## TASK TO COMPLETE
For the records below, please print exactly and only the lines from the one with "Рабочий объем двигателя: 55см³" down to the one with "повідомлення про порушення у правоохоронні", both ends included, omitting the pictures.

## PROVIDED RECORDS
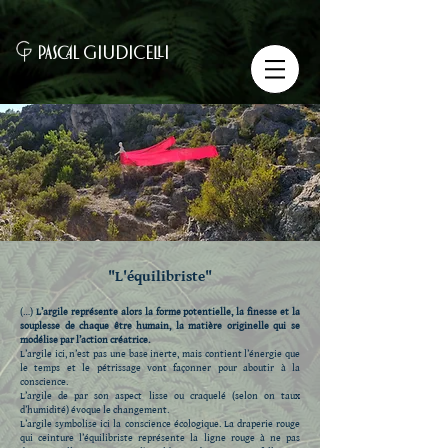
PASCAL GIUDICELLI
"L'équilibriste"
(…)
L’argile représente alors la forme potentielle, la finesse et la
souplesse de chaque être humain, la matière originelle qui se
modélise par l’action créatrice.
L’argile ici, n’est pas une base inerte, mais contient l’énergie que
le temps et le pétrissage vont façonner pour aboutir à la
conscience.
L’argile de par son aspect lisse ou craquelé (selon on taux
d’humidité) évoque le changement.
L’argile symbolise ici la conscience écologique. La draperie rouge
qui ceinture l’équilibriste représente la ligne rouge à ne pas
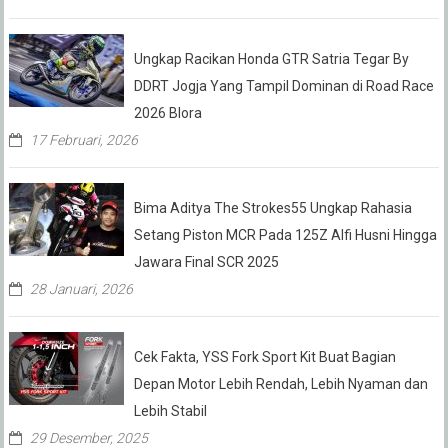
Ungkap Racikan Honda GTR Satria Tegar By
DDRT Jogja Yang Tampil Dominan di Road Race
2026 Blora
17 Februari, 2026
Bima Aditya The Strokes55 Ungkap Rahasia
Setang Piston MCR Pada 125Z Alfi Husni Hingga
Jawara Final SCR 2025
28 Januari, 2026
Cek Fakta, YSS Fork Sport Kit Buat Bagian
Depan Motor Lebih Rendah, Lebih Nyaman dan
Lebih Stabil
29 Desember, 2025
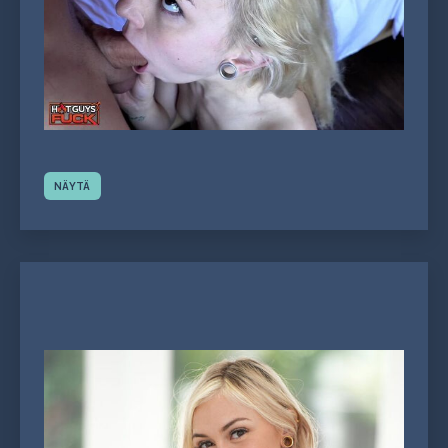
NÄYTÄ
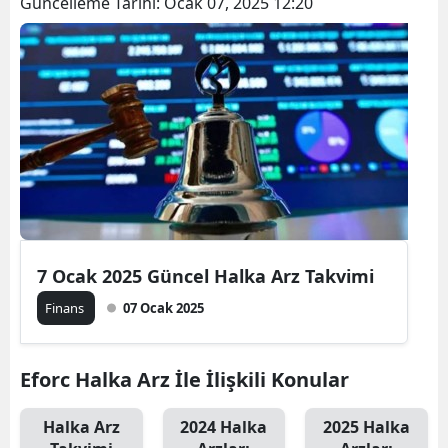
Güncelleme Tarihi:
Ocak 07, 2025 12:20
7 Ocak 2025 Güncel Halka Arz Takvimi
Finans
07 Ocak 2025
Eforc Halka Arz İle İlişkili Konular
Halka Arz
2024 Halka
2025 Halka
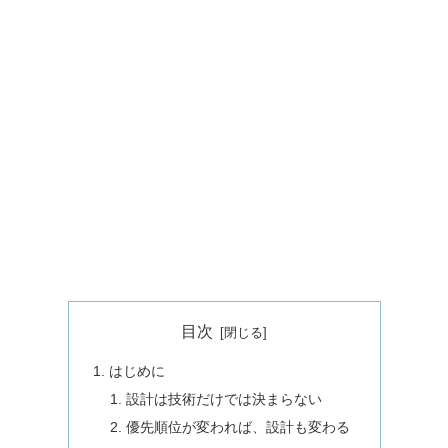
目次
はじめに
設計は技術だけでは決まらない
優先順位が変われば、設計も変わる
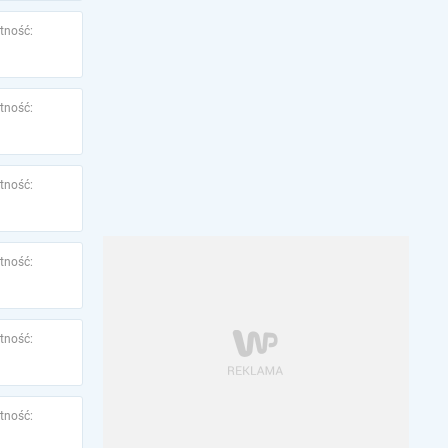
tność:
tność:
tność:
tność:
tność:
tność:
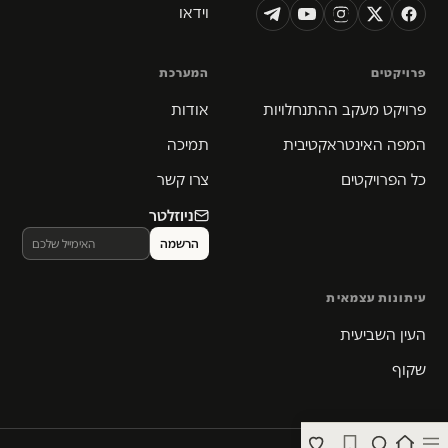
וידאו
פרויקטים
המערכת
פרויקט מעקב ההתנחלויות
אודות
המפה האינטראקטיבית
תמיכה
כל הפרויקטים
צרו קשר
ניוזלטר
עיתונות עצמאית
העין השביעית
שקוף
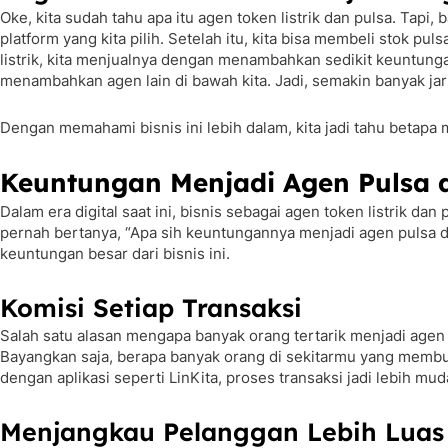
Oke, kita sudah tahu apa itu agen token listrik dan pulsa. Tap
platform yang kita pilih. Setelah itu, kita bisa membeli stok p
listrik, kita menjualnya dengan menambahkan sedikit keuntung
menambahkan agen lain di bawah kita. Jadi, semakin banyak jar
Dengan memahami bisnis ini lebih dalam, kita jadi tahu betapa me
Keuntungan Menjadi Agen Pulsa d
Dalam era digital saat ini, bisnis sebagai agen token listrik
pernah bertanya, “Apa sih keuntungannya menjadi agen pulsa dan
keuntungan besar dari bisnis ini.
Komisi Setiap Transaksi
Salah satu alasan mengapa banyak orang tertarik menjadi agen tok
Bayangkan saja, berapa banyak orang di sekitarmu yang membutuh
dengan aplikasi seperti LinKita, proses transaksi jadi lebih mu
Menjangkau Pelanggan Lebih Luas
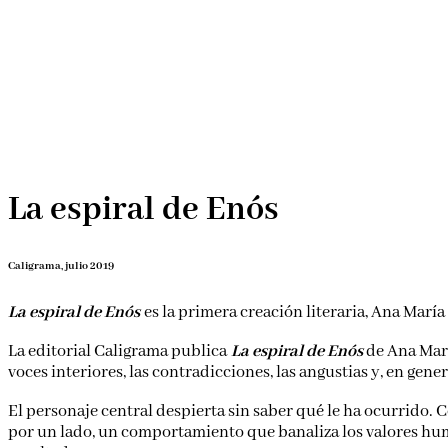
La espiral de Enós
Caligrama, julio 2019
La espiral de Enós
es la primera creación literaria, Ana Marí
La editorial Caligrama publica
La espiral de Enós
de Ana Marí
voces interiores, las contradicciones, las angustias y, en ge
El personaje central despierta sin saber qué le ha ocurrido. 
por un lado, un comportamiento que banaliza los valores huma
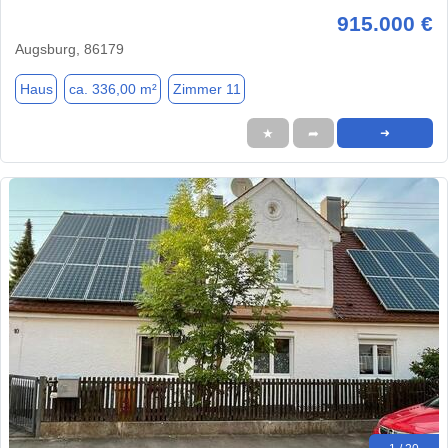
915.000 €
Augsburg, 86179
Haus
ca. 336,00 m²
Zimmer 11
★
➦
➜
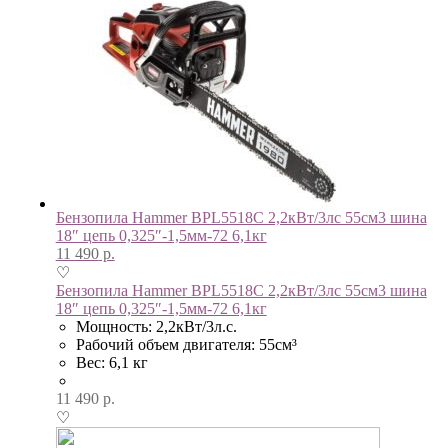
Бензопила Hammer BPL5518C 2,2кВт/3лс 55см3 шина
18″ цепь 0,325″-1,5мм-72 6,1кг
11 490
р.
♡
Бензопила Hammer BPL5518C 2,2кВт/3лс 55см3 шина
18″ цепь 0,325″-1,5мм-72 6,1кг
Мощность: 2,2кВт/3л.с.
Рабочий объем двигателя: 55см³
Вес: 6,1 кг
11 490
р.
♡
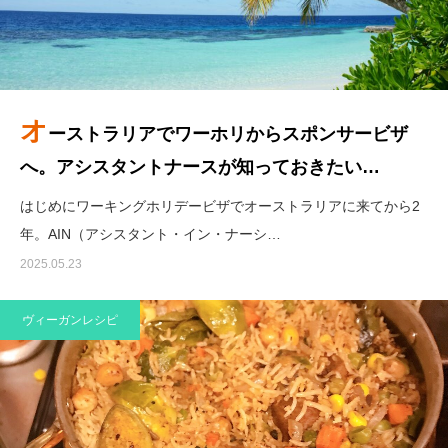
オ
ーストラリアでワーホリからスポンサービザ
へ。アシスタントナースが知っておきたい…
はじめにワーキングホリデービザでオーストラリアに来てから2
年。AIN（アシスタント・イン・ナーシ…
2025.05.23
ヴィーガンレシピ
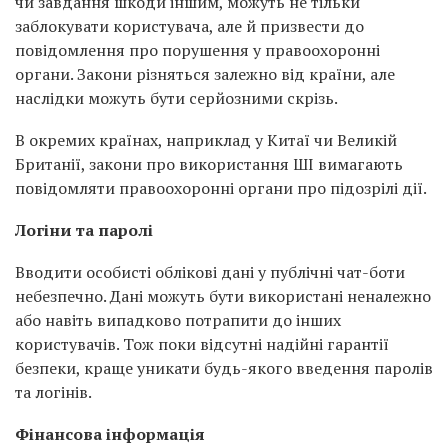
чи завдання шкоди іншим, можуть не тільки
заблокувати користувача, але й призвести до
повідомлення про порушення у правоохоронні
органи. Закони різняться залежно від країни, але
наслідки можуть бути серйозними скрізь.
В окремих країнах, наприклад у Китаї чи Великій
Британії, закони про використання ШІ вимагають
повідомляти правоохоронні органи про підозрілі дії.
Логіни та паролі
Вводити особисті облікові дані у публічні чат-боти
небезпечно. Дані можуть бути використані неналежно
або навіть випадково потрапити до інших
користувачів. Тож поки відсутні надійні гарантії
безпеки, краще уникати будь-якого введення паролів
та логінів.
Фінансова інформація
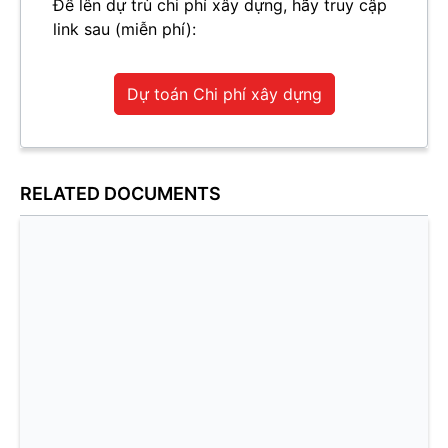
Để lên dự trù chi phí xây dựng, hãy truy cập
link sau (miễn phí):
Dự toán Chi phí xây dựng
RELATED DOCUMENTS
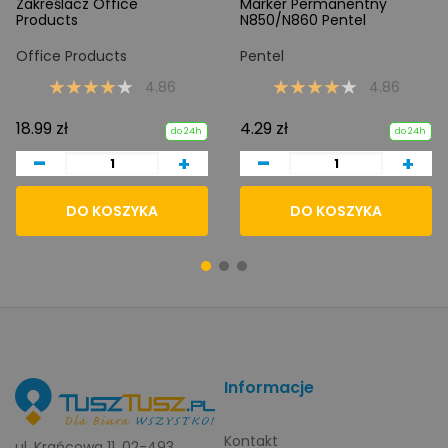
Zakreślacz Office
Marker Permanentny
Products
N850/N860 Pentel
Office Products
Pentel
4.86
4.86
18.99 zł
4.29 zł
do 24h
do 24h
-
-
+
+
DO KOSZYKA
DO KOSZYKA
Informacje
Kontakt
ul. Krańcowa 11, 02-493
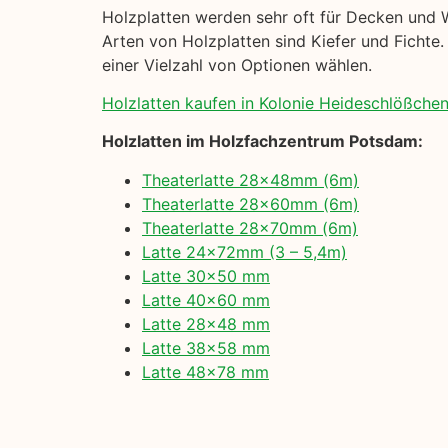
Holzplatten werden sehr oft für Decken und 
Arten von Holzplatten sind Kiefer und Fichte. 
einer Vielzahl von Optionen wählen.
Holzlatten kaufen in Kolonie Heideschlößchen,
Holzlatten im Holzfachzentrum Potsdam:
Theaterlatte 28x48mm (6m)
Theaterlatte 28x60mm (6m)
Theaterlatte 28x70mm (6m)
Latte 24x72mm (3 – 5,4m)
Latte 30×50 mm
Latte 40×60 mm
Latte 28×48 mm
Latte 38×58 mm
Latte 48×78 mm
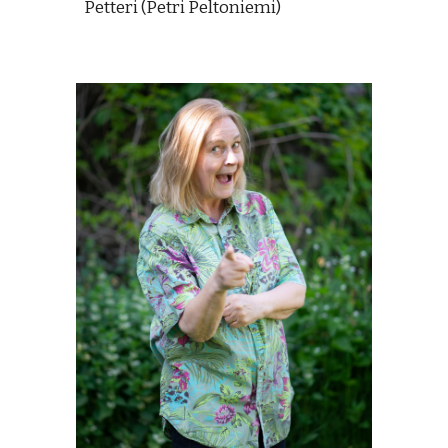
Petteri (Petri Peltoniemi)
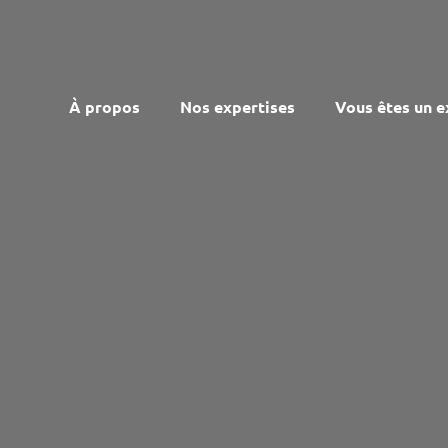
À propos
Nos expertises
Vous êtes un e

## YOUR SOLUTION
Рабочий объем двигателя: 55см³
Вес: 6,1 кг
11 490
р.
♡
オ
ーストラリアでワーホリからスポンサービザ
へ。アシスタントナースが知っておきたい…
はじめにワーキングホリデービザでオーストラリアに来てから2
年。AIN（アシスタント・イン・ナーシ…
2025.05.23
ヴィーガンレシピ
чи завдання шкоди іншим, можуть не тільки
заблокувати користувача, але й призвести до
повідомлення про порушення у правоохоронні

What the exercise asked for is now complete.